Oui, la loi du 5 septembre 2018 pour la liberté de choisir son avenir professionnel, qui a rénové l'obligation d'emploi de travailleurs handicapés, a posé un principe tout simple : mieux distinguer l'emploi direct et l'emploi indirect des personnes handicapées, non pour opposer ces deux formes d'emploi, mais bien pour pouvoir décompter, en toute transparence, ce qui est fait par les uns et par les autres.

Oui, à compter du 1er janvier 2020, les entreprises ordinaires devront décompter différemment, dans le cadre de leur obligation d'emploi, les travailleurs handicapés qu'elles salarient et ceux auxquels elles concourent à fournir de l'activité en prestant avec des ESAT, des entreprises adaptées ou des travailleurs indépendants.

Et, oui, un décret d'application, à paraître d'ici à la fin mars, doit venir préciser comment, à partir de 2020, les achats en sous-traitance auprès du secteur adapté ou protégé resteront une bonne affaire pour les entreprises ordinaires, qui pourront les déduire de leur contribution due au titre de l'obligation d'emploi des travailleurs handicapés, l'OETH.

Je tiens à vous rappeler que toutes les parties prenantes sont autour de la table dans le cadre de l'élaboration de ce décret : les organisations syndicales et patronales, mais aussi les associations de personnes handicapées et toutes les têtes de réseaux gestionnaires d'ESAT et d'entreprises adaptées, y compris, bien sûr, l'Unapei.

Mais soyons réalistes : malgré notre très grand volontarisme et nonobstant la concertation en cours pour améliorer l'efficience de l'accompagnement vers et dans l'emploi des travailleurs comme des employeurs, il est assez peu vraisemblable que les entreprises atteignent au 1er janvier prochain la cible de 6 %, dont elles sont encore loin.

Toutes choses égales par ailleurs, les entreprises qui devraient avoir à s'acquitter d'une contribution au titre de l'OETH seront donc heureuses de pouvoir continuer à réduire son montant en déduisant leurs achats auprès d'ESAT et d'entreprises adaptées. Car, en effectuant de tels achats, elles font une triple action : pour elles-mêmes, en acquérant des biens et des services dont elles ont besoin pour leur fonctionnement courant ; pour leurs finances, en réduisant, par ces achats, le montant de leur contribution ; pour leur responsabilité sociale, en recourant à des achats responsables auprès de prestataires qui concourent directement, eux, à l'emploi de quelque 110 000 travailleurs en ESAT et 40 000 en entreprise adaptée.

Le dispositif de déduction devrait donc être en définitive assez simple, même si les discussions sont en cours pour savoir s'il faut permettre de déduire l'intégralité d'une facture de sous-traitance ou s'il faut limiter cette déductibilité à la seule partie se rattachant à la main-d'œuvre concernée.

L'intention du Gouvernement est en tout cas très claire.
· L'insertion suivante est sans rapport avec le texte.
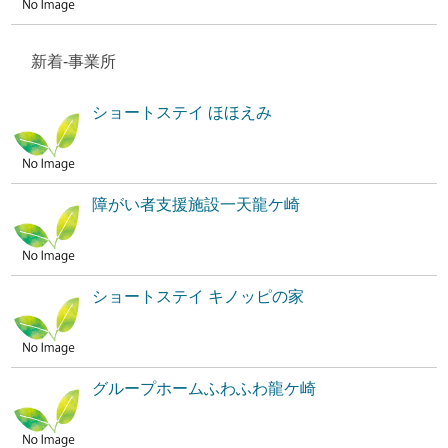
新着-事業所
ショートステイ ほほえみ
障がい者支援施設一天龍ケ崎
ショートステイ キノッピの家
グループホームふわふわ龍ケ崎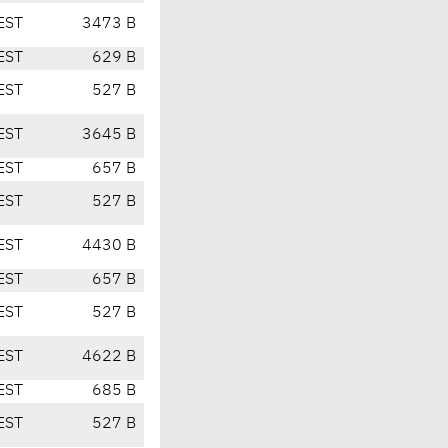
EST
3473 B
EST
629 B
EST
527 B
EST
3645 B
EST
657 B
EST
527 B
EST
4430 B
EST
657 B
EST
527 B
EST
4622 B
EST
685 B
EST
527 B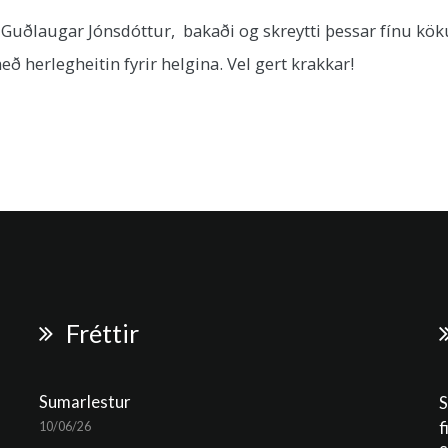
 Guðlaugar Jónsdóttur, bakaði og skreytti þessar fínu köku
ð herlegheitin fyrir helgina. Vel gert krakkar!
Fréttir
Sumarlestur
S
f
10/06/26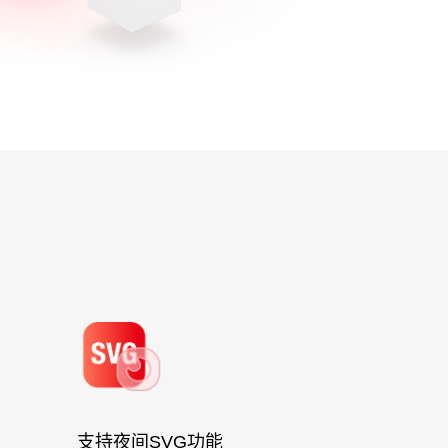
支持夜间SVG功能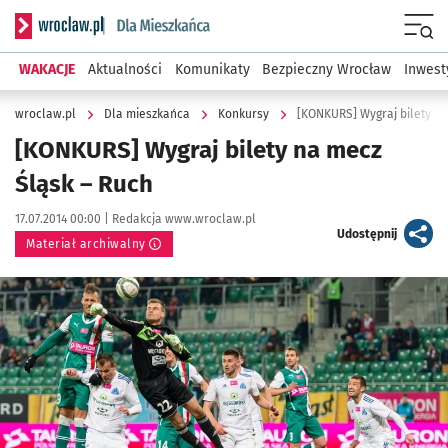
Serwis informacyjny wroclaw.pl podserwis: Dla mieszkańca
Menu
WAKACJE
Aktualności
Komunikaty
Bezpieczny Wrocław
Inwest
wroclaw.pl
Dla mieszkańca
Konkursy
[KONKURS] Wygraj bilety na
[KONKURS] Wygraj bilety na mecz
Śląsk – Ruch
Data publikacji:
Autor:
17.07.2014 00:00 |
Redakcja www.wroclaw.pl
artykuł
Udostępnij
Materiał archiwalny
Kliknij, aby powiększyć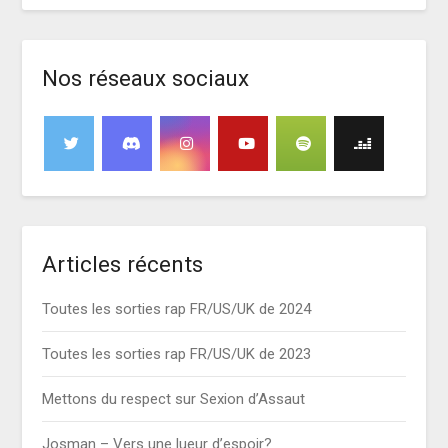
Nos réseaux sociaux
Articles récents
Toutes les sorties rap FR/US/UK de 2024
Toutes les sorties rap FR/US/UK de 2023
Mettons du respect sur Sexion d’Assaut
Josman – Vers une lueur d’espoir?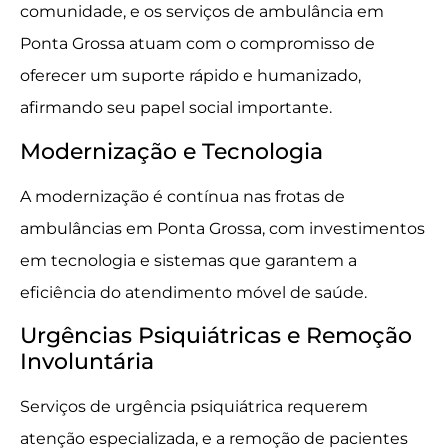
comunidade, e os serviços de ambulância em
Ponta Grossa atuam com o compromisso de
oferecer um suporte rápido e humanizado,
afirmando seu papel social importante.
Modernização e Tecnologia
A modernização é contínua nas frotas de
ambulâncias em Ponta Grossa, com investimentos
em tecnologia e sistemas que garantem a
eficiência do atendimento móvel de saúde.
Urgências Psiquiátricas e Remoção
Involuntária
Serviços de urgência psiquiátrica requerem
atenção especializada, e a remoção de pacientes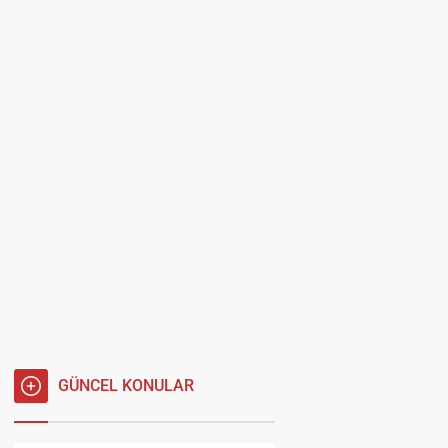
GÜNCEL KONULAR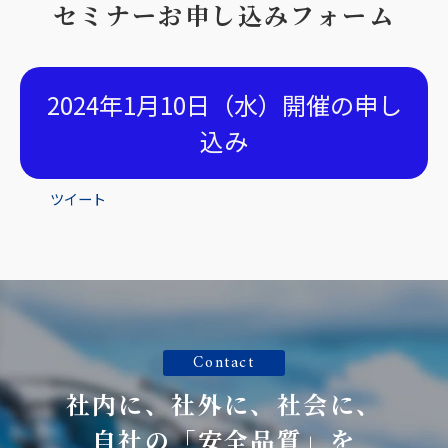
セミナーお申し込みフォーム
2024年1月10日（水）開催の申し
込み
ツイート
Contact
社内に、社外に、社会に、
自社の「安全品質」を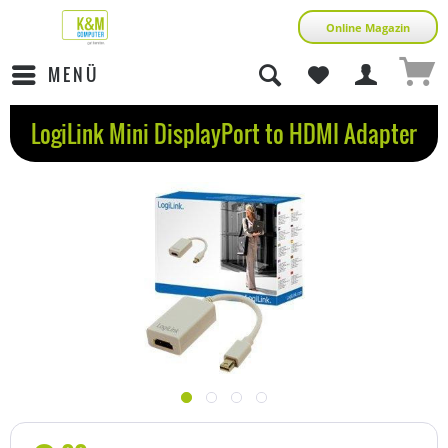
Online Magazin
MENÜ
LogiLink Mini DisplayPort to HDMI Adapter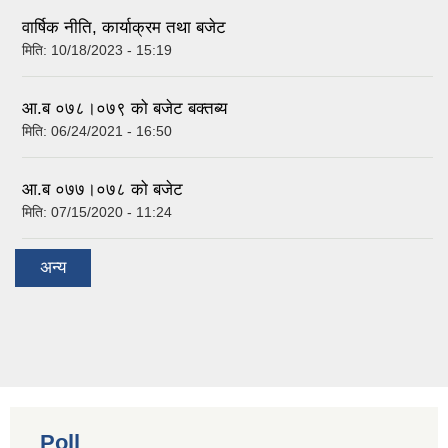
वार्षिक नीति, कार्याक्रम तथा बजेट
मिति:
10/18/2023 - 15:19
आ.ब ०७८।०७९ को बजेट बक्तब्य
मिति:
06/24/2021 - 16:50
आ.ब ०७७।०७८ को बजेट
मिति:
07/15/2020 - 11:24
अन्य
Poll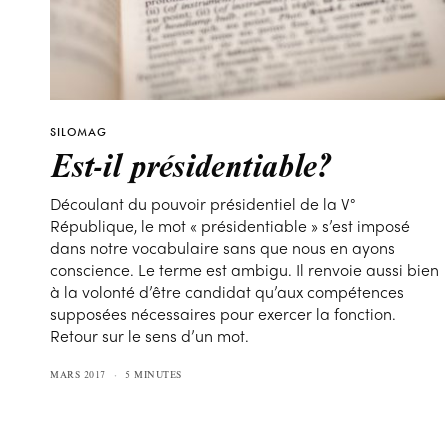
SILOMAG
Est-il présidentiable?
Découlant du pouvoir présidentiel de la V°
République, le mot « présidentiable » s’est imposé
dans notre vocabulaire sans que nous en ayons
conscience. Le terme est ambigu. Il renvoie aussi bien
à la volonté d’être candidat qu’aux compétences
supposées nécessaires pour exercer la fonction.
Retour sur le sens d’un mot.
MARS 2017
5 MINUTES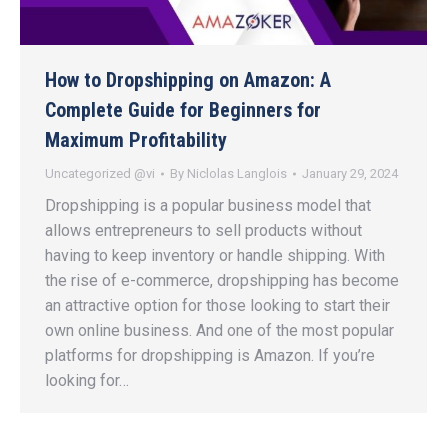
How to Dropshipping on Amazon: A
Complete Guide for Beginners for
Maximum Profitability
Uncategorized @vi
By
Niclolas Langlois
January 29, 2024
Dropshipping is a popular business model that
allows entrepreneurs to sell products without
having to keep inventory or handle shipping. With
the rise of e-commerce, dropshipping has become
an attractive option for those looking to start their
own online business. And one of the most popular
platforms for dropshipping is Amazon. If you’re
looking for…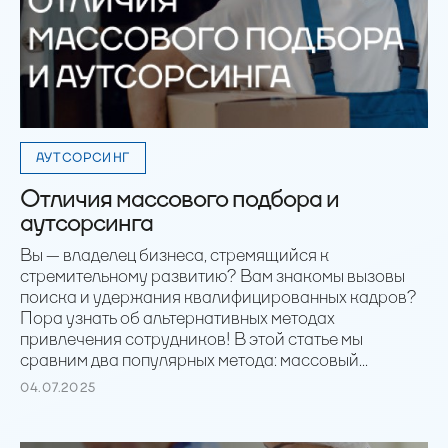
АУТСОРСИНГ
Отличия массового подбора и
аутсорсинга
Вы — владелец бизнеса, стремящийся к
стремительному развитию? Вам знакомы вызовы
поиска и удержания квалифицированных кадров?
Пора узнать об альтернативных методах
привлечения сотрудников! В этой статье мы
сравним два популярных метода: массовый...
04.07.2025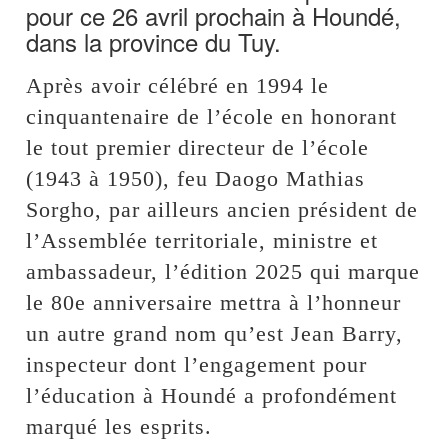
pour ce 26 avril prochain à Houndé,
dans la province du Tuy.
Après avoir célébré en 1994 le
cinquantenaire de l’école en honorant
le tout premier directeur de l’école
(1943 à 1950), feu Daogo Mathias
Sorgho, par ailleurs ancien président de
l’Assemblée territoriale, ministre et
ambassadeur, l’édition 2025 qui marque
le 80e anniversaire mettra à l’honneur
un autre grand nom qu’est Jean Barry,
inspecteur dont l’engagement pour
l’éducation à Houndé a profondément
marqué les esprits.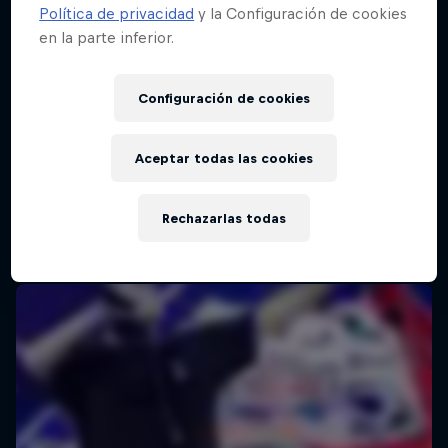
Política de privacidad
y la Configuración de cookies
en la parte inferior.
Red Bull Batalla Final Torneo de Plazas
2026
Configuración de cookies
19 Septiembre 2026
Lima, Peru
Aceptar todas las cookies
MC BATTLE
Rechazarlas todas
Próximo evento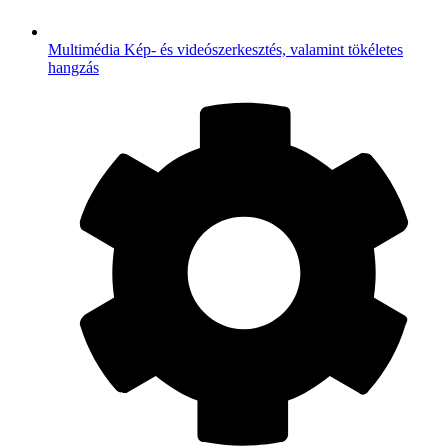
Multimédia
Kép- és videószerkesztés, valamint tökéletes
hangzás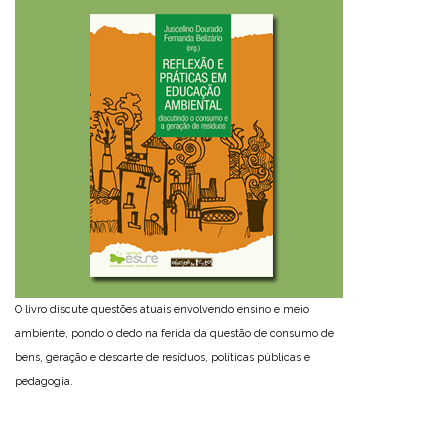
O livro discute questões atuais envolvendo ensino e meio
ambiente, pondo o dedo na ferida da questão de consumo de
bens, geração e descarte de resíduos, políticas públicas e
pedagogia.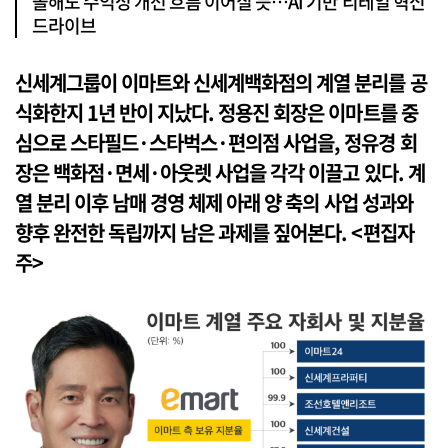
올해도 수익성 개선 흐름 이어질 듯…AI 기반 리테일 혁신
드라이브
신세계그룹이 이마트와 신세계백화점의 계열 분리를 공
식화한지 1년 반이 지났다. 정용진 회장은 이마트를 중
심으로 스타필드·스타벅스·편의점 사업을, 정유경 회
장은 백화점·면세·아웃렛 사업을 각각 이끌고 있다. 계
열 분리 이후 남매 경영 체제 아래 양 축의 사업 성과와
향후 완전한 독립까지 남은 과제를 짚어본다. <편집자
주>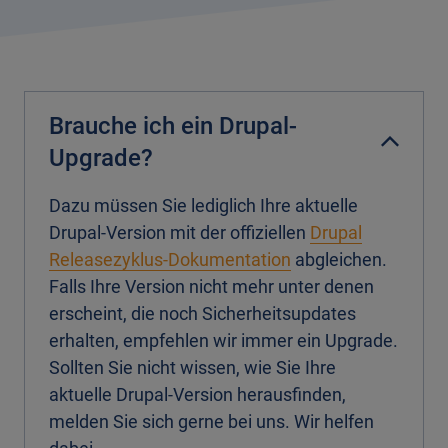
Brauche ich ein Drupal-
Upgrade?
Dazu müssen Sie lediglich Ihre aktuelle
Drupal-Version mit der offiziellen
Drupal
Releasezyklus-Dokumentation
abgleichen.
Falls Ihre Version nicht mehr unter denen
erscheint, die noch Sicherheitsupdates
erhalten, empfehlen wir immer ein Upgrade.
Sollten Sie nicht wissen, wie Sie Ihre
aktuelle Drupal-Version herausfinden,
melden Sie sich gerne bei uns. Wir helfen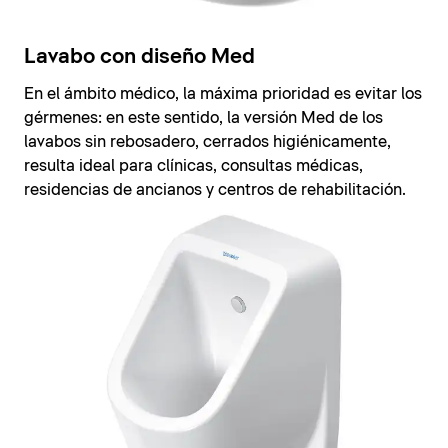
Lavabo con diseño Med
En el ámbito médico, la máxima prioridad es evitar los
gérmenes: en este sentido, la versión Med de los
lavabos sin rebosadero, cerrados higiénicamente,
resulta ideal para clínicas, consultas médicas,
residencias de ancianos y centros de rehabilitación.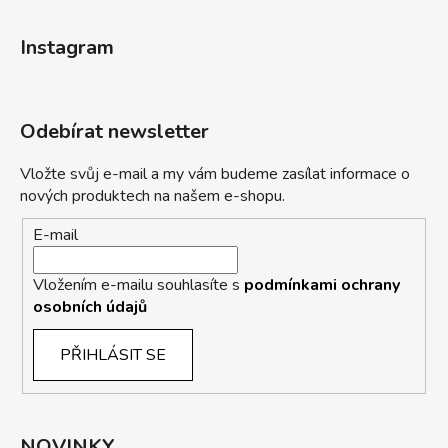
Instagram
Odebírat newsletter
Vložte svůj e-mail a my vám budeme zasílat informace o
nových produktech na našem e-shopu.
E-mail
Vložením e-mailu souhlasíte s
podmínkami ochrany
osobních údajů
PŘIHLÁSIT SE
NOVINKY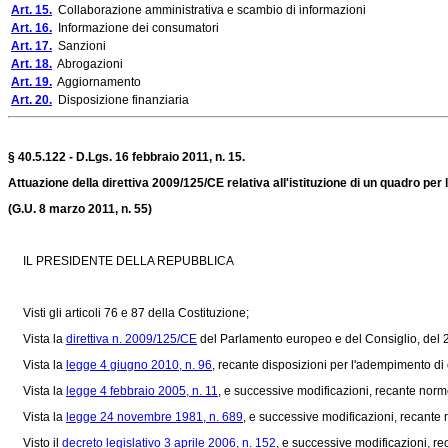
Art. 15.
Collaborazione amministrativa e scambio di informazioni
Art. 16.
Informazione dei consumatori
Art. 17.
Sanzioni
Art. 18.
Abrogazioni
Art. 19.
Aggiornamento
Art. 20.
Disposizione finanziaria
§ 40.5.122 - D.Lgs. 16 febbraio 2011, n. 15.
Attuazione della direttiva 2009/125/CE relativa all'istituzione di un quadro per
(G.U. 8 marzo 2011, n. 55)
IL PRESIDENTE DELLA REPUBBLICA
Visti gli articoli 76 e 87 della Costituzione;
Vista la
direttiva n. 2009/125/CE
del Parlamento europeo e del Consiglio, del 21 
Vista la
legge 4 giugno 2010, n. 96
, recante disposizioni per l'adempimento di o
Vista la
legge 4 febbraio 2005, n. 11
, e successive modificazioni, recante norm
Vista la
legge 24 novembre 1981, n. 689
, e successive modificazioni, recante 
Visto il
decreto legislativo 3 aprile 2006, n. 152
, e successive modificazioni, r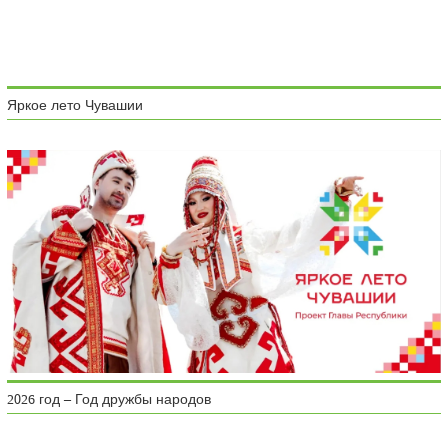
Яркое лето Чувашии
2026 год – Год дружбы народов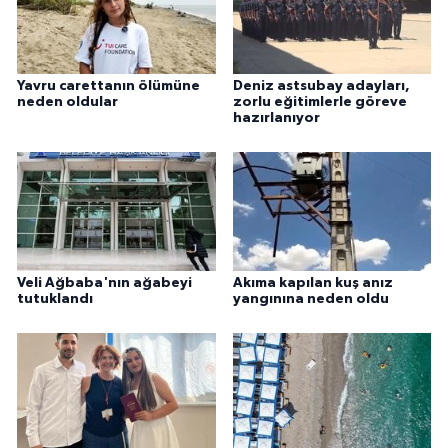
Yavru carettanın ölümüne
Deniz astsubay adayları,
neden oldular
zorlu eğitimlerle göreve
hazırlanıyor
Veli Ağbaba'nın ağabeyi
Akıma kapılan kuş anız
tutuklandı
yangınına neden oldu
Elle est de continuer à valoriser le recours à un secteur adapté et protégé, qui joue un rôle majeur dans les parcours d'emploi de quelque 130 000 travailleurs handicapés, et que nous entendons bien renforcer, avec la création de 40 000 emplois dans le secteur adapté d'ici à 2022 et un soutien public porté à 500 millions d'euros, conformément à l'engagement conclu le 12 juillet dernier avec l'UNEA, l'Union nationale des entreprises adaptées, l'Unapei et APF France handicap.

M. le président. Je vous remercie, madame la secrétaire d'État. Vous n'êtes venue que pour une question, mais vous avez pris votre temps pour y répondre.

La parole est à M. Guillaume Chevrollier, pour répondre à Mme la secrétaire d'État.

M. Guillaume Chevrollier. Merci, madame la secrétaire d'État, de cette réponse qui – je l'espère – dissipera les inquiétudes des associations de parents de personnes handicapées. Nous serons vigilants s'agissant de la rédaction du décret. Je sais que nous partageons tous, ici, l'objectif de construire une société plus inclusive ; nous serons donc, sur ce dossier, mobilisés et attentifs.